— Верните талончик, дорогая, успею перехватить.
— Но его у меня… нет, если можно… возьмите завтрашний, — и под наливающимся злостью взглядом майора она протянула ему все свои талоны.
— Такая пигалица, а ест за двоих, и куда уместилось? — отодвинул ее руку майор. — Талоны действительны на один день.
— Слушай, Семен, она отдала твою порцию детям, — сказал Сович. — Я как раз обедал, видел, еще и от своей порции добавила.
— Каким еще детям? — удивился Семен.
— Не твоим, разумеется, они сыты в теплых краях, — уже с раздражением ответил Сович, — а этим, которых только освободили, сиротам.
— Вот, — вспомнила Аля и вытащила из кармана шинели хлеб. Майор по имени Семен побагровел и вышел, хлопнув дверью. Аля положила хлеб на край стола майора Семена, постояла молча.

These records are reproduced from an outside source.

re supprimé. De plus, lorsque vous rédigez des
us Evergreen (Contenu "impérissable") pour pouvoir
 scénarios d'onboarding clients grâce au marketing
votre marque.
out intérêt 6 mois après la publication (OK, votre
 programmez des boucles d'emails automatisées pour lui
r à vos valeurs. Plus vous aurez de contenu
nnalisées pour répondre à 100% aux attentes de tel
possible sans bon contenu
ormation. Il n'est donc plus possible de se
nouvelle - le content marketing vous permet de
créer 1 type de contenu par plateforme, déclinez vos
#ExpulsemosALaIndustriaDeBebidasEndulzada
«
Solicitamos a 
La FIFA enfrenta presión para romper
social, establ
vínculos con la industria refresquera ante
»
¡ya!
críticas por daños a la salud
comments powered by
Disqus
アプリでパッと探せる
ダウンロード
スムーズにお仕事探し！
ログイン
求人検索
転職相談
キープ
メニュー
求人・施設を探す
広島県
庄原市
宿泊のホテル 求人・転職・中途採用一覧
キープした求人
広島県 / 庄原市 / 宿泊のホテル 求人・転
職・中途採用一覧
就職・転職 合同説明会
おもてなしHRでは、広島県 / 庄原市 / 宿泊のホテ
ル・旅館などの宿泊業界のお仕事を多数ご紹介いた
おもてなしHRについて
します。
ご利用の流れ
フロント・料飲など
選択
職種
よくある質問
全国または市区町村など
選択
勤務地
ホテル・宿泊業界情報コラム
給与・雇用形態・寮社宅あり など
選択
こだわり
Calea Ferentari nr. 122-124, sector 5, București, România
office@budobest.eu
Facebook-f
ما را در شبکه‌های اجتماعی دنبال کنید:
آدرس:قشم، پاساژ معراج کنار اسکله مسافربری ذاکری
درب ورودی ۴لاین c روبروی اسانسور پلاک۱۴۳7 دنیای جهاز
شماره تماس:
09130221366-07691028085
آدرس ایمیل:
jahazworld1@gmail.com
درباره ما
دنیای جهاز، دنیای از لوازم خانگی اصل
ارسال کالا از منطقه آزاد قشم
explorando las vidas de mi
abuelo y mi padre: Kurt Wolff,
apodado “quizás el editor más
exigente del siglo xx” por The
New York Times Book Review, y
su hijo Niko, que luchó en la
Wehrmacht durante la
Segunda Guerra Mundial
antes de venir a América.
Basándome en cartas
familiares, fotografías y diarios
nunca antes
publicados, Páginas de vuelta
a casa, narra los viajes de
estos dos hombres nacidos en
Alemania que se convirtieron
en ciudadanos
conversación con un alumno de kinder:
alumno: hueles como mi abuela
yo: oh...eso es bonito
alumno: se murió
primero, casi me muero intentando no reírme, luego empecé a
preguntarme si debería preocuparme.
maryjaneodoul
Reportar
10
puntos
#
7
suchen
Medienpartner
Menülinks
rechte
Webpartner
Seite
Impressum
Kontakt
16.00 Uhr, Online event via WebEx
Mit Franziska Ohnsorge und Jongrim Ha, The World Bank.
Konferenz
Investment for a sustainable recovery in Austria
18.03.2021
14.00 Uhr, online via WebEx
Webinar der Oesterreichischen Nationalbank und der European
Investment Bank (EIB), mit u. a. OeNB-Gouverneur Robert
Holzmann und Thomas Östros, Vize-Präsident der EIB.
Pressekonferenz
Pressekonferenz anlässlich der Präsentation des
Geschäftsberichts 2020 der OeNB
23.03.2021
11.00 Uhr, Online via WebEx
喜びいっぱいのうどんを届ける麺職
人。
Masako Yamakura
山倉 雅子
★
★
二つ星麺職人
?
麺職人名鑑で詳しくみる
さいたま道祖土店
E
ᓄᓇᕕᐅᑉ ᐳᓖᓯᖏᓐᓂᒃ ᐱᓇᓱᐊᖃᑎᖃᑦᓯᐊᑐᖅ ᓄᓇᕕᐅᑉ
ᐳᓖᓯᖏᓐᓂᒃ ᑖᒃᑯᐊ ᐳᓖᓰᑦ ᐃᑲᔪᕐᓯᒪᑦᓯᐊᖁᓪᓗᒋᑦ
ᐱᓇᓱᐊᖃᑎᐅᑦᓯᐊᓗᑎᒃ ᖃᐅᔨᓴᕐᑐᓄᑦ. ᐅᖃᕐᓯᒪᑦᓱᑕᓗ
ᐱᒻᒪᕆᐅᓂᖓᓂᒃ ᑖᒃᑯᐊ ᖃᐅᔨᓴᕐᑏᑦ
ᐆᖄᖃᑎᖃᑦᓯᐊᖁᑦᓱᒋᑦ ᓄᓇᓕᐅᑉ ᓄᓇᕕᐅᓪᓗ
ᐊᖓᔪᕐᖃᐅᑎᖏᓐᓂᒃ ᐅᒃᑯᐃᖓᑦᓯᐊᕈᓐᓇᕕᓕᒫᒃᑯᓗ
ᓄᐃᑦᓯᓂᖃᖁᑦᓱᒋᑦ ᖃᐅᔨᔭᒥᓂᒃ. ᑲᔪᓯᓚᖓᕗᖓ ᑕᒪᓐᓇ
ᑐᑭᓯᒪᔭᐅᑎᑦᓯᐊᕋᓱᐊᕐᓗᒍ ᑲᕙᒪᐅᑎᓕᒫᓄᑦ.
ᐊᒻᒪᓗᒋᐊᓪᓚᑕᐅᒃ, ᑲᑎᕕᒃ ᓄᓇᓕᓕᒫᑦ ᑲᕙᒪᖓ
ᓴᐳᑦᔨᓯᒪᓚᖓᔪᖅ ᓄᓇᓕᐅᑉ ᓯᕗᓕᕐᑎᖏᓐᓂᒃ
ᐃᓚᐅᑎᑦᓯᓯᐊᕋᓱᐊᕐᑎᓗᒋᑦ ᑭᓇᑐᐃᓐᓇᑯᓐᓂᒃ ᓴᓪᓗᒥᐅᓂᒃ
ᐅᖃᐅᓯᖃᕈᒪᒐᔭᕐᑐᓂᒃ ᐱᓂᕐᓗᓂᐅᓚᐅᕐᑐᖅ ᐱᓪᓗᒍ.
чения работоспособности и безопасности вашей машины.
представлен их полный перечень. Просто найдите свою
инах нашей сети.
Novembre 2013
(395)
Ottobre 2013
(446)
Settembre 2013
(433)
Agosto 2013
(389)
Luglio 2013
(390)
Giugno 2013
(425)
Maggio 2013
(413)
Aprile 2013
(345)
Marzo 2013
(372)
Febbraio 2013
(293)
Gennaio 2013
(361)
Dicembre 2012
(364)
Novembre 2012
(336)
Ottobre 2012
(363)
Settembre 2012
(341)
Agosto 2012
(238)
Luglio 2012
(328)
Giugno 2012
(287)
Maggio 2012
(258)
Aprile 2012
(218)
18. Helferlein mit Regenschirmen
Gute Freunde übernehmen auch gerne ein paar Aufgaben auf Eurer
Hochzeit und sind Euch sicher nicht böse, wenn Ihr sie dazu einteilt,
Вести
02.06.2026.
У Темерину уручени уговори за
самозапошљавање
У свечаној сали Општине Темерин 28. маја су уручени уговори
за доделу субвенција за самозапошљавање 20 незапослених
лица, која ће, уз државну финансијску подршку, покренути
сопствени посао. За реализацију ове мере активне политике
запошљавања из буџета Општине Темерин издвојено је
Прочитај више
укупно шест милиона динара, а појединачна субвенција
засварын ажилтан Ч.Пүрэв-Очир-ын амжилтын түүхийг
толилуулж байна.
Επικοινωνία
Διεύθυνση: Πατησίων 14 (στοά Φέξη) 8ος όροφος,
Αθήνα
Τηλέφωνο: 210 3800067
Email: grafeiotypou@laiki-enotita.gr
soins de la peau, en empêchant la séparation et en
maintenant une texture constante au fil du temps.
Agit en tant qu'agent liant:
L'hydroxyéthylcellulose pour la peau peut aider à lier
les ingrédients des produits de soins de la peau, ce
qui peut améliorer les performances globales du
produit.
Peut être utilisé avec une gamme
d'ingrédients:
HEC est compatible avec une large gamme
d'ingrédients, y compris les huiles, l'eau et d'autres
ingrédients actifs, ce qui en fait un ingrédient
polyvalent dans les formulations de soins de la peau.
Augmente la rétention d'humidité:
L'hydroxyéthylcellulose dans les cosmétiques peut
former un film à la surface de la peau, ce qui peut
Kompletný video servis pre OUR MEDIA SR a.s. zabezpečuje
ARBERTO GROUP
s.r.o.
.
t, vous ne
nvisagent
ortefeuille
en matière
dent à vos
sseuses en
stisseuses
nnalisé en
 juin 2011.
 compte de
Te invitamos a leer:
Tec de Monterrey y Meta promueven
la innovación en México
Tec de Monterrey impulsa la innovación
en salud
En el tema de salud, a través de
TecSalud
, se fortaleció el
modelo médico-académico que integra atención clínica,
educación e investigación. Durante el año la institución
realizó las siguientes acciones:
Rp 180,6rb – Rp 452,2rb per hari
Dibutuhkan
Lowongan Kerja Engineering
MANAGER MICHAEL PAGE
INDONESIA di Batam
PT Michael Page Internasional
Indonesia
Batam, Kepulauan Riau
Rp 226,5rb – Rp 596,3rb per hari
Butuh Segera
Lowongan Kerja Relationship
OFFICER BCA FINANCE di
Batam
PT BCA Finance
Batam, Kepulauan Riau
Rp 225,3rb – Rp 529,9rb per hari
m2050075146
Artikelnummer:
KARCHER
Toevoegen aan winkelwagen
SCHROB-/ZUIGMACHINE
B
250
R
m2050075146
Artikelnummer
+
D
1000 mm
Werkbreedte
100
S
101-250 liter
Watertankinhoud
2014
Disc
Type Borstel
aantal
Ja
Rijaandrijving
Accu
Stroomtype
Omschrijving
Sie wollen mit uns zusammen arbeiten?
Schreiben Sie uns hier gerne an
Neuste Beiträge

Быстро темнело. Вошел солдат, занавесил окна байковыми одеялами, принес зажженную керосиновую лампу. Майоры сдвинули два стола и расселись вокруг них у света, с ворохами бумаг. Вернулся майор Семен, а за ним бригвоенюрист. Толстяк держал за ухо подушку в цветной наволочке. Топчась посреди комнаты, сказал:
— Вот, Аля, бери. — И шумно вздохнул: — спать тебе придется здесь: спецсектор… — Он положил подушку на стол Али, достал из кармана золотистую продолговатую луковицу, протянул: — Все.
Работали майоры, пока не выгорел керосин. Ушли молча. Только бригвоенюрист сказал:
— Спокойной ночи. — Постояв, добавил: — А ты не бойся, часовой у дверей, спи.
Часовой был тот же, что ходил с нею в трибунал. Деловито сдвинул два стола к печке, расстелил на них соломы, поставил в головах Алин баульчик, поверх подушку взбил:
— Ложись, дочка. И не горевай, привыкнешь, спецсектор, а ты молоденькая, ненароком чего болтнешь какому лейтенантику, они и оберегают и секрет, и тебя.
Лампа домигивала последними огоньками, накрывшись шинелью, Аля лежала на своей необычной постели. От бока голландки еще тянуло ласковым теплом.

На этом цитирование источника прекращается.